**Exercise input**
/---

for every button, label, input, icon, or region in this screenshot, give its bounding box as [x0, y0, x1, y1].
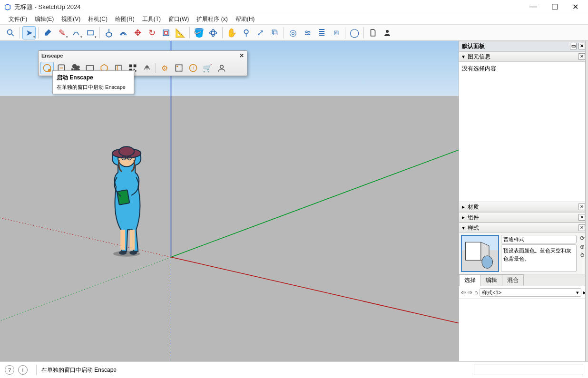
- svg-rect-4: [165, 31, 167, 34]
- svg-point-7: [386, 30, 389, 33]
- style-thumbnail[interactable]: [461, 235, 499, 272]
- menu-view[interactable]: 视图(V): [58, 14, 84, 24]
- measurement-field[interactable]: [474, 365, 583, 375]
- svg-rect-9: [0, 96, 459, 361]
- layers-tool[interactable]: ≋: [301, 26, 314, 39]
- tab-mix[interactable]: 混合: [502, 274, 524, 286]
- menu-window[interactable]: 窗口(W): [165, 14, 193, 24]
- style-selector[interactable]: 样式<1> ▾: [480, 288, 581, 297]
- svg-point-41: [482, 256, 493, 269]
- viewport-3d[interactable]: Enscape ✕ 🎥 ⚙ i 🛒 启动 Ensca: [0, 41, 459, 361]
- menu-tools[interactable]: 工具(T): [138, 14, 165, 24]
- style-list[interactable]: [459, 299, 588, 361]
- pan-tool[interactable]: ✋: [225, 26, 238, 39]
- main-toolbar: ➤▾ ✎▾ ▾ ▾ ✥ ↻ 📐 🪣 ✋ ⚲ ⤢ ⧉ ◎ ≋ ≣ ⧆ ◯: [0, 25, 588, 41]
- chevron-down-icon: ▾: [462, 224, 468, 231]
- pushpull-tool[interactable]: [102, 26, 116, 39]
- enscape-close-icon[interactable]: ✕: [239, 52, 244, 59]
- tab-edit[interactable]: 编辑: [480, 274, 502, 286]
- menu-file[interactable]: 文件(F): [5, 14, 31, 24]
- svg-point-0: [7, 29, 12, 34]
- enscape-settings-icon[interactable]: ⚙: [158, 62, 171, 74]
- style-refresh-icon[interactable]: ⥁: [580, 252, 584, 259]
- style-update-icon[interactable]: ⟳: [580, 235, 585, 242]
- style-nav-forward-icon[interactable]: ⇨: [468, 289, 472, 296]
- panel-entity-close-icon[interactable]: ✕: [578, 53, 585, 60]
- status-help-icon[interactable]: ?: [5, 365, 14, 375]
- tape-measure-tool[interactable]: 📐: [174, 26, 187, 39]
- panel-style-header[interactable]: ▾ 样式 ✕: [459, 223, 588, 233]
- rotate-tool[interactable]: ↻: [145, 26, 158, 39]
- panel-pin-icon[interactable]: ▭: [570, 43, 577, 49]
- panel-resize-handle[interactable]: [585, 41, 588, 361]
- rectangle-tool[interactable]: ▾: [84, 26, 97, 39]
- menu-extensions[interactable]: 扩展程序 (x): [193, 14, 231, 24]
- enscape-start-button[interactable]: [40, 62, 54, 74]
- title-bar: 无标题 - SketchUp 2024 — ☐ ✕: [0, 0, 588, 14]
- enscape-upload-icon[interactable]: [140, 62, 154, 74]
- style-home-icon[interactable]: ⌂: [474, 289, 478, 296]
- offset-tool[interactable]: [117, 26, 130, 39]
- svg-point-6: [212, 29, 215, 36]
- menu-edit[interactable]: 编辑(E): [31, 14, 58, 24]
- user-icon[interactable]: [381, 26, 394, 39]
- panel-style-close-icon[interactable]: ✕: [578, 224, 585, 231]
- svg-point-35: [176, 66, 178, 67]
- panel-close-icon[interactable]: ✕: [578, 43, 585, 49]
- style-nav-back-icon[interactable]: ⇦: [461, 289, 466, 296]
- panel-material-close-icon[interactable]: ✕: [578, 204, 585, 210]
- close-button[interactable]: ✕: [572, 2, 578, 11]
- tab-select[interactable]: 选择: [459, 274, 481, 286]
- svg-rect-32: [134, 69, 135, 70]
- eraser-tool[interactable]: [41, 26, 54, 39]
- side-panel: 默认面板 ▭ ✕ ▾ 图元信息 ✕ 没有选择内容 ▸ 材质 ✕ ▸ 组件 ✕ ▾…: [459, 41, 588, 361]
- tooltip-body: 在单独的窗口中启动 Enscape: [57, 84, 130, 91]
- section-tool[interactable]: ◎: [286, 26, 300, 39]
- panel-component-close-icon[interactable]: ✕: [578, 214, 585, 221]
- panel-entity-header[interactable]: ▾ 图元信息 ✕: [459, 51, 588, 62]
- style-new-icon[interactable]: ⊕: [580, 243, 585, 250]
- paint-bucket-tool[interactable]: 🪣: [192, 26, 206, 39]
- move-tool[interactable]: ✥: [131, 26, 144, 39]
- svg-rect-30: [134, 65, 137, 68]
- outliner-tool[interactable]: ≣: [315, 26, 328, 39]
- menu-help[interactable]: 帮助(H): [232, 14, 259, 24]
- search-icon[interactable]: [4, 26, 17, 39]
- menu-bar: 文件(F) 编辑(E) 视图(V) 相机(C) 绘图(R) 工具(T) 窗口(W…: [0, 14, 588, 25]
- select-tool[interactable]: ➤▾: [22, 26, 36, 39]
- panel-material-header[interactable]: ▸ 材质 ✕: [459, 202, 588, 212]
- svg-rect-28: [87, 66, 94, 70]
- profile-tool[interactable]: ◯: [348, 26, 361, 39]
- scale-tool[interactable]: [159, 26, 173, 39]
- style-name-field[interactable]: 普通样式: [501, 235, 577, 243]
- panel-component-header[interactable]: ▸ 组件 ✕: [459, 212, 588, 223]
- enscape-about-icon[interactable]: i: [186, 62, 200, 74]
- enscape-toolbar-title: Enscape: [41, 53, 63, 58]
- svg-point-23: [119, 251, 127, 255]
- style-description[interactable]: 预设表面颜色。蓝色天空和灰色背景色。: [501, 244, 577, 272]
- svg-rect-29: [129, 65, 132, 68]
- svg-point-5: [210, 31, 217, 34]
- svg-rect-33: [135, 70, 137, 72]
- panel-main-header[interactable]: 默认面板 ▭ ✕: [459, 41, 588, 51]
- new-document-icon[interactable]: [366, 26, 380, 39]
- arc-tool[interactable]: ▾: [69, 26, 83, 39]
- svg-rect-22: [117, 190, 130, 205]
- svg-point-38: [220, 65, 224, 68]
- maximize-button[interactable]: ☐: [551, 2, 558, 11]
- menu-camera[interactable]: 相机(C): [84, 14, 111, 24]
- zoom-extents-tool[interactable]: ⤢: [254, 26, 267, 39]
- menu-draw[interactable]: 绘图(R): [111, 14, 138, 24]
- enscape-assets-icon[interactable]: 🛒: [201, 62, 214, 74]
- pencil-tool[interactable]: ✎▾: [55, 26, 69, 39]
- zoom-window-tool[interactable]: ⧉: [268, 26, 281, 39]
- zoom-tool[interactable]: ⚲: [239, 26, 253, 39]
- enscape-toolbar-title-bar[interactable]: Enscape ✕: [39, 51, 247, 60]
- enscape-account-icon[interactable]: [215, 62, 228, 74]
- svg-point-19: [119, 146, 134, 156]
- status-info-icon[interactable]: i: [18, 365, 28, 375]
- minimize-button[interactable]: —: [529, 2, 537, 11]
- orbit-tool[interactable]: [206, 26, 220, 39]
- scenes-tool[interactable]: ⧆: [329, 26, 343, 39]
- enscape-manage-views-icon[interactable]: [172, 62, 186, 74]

\---
/---

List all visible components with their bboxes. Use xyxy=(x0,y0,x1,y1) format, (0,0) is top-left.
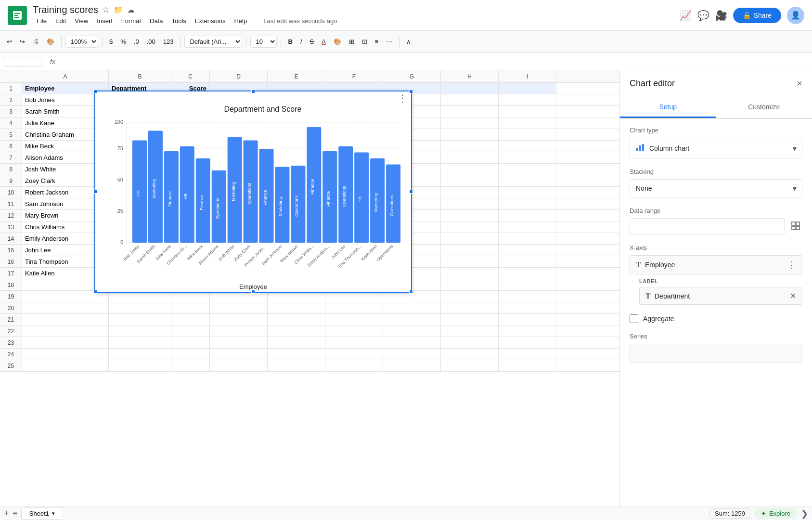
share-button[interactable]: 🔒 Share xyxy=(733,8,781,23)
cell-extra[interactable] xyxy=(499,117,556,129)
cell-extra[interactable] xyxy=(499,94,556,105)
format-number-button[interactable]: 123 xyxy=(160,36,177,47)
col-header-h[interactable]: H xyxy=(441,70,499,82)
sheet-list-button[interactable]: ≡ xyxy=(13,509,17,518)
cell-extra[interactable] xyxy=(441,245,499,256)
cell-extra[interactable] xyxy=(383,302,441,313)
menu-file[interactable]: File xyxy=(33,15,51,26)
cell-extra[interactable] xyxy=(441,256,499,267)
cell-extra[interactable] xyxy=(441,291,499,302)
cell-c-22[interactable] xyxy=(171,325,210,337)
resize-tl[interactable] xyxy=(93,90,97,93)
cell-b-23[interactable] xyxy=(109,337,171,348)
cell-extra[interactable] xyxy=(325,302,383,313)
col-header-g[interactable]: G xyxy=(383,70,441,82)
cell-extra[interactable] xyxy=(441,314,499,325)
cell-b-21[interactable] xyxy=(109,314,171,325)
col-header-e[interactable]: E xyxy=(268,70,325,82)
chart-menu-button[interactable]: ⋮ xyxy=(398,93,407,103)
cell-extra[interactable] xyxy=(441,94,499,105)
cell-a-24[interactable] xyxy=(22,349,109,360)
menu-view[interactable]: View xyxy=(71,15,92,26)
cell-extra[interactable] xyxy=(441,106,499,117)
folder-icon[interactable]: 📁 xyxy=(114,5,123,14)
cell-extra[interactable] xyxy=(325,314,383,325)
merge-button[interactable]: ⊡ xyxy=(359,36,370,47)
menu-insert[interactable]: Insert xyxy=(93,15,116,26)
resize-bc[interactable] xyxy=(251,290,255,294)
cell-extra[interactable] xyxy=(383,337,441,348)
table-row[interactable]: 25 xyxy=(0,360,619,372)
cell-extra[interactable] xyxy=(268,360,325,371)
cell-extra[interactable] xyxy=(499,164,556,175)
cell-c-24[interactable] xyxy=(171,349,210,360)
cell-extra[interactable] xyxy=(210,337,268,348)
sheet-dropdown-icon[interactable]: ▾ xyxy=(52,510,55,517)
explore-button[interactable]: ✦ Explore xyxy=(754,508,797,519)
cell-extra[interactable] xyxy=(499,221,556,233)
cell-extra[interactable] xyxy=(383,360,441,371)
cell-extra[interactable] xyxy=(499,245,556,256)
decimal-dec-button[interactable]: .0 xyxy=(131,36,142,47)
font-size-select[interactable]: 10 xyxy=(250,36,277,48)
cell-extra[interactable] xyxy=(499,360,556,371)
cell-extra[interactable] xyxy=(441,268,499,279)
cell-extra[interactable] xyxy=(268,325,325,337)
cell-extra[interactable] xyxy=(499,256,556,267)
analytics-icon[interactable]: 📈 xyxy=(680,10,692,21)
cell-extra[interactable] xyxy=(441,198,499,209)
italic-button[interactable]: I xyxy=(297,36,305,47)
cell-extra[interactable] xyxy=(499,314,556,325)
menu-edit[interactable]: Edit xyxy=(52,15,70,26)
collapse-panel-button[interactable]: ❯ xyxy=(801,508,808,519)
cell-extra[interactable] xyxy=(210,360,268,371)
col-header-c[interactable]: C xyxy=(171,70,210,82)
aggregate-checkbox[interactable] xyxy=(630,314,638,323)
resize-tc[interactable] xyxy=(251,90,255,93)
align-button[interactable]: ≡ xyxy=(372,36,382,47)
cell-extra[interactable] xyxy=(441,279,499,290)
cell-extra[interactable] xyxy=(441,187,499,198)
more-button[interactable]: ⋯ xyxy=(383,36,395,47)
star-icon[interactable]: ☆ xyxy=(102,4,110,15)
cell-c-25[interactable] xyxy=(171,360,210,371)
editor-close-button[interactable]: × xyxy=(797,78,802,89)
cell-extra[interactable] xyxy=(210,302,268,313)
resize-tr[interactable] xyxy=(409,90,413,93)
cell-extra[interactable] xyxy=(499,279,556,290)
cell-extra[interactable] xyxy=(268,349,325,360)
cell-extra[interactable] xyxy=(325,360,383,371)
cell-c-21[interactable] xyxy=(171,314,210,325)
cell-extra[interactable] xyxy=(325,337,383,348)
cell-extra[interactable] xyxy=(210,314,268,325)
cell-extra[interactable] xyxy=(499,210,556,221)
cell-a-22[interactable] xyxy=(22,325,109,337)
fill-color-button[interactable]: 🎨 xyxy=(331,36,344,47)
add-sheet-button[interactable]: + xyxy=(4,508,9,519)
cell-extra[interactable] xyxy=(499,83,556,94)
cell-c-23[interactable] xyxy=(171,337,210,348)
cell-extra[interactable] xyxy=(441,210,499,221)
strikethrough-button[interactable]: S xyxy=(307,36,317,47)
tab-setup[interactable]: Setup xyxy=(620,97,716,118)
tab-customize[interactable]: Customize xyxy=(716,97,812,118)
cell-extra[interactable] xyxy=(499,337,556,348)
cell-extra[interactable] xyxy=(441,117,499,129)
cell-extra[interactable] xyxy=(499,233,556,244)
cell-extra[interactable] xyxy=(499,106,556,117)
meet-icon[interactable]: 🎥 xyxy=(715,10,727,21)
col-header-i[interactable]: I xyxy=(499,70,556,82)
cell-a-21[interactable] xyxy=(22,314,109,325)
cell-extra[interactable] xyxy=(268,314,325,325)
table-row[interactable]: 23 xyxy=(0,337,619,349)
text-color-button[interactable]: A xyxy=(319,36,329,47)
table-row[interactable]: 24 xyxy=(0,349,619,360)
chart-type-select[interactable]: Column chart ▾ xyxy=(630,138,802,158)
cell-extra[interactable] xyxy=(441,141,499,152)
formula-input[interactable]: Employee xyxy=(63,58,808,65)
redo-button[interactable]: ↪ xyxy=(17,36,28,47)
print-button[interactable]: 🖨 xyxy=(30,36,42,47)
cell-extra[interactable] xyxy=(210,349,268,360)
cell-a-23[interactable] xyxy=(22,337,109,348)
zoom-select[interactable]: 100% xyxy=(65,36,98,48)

\---

Copy out every line of the data in which the word "chart" is found.

chart-menu-button[interactable]: ⋮ xyxy=(398,93,407,103)
chart-type-select[interactable]: Column chart ▾ xyxy=(630,138,802,158)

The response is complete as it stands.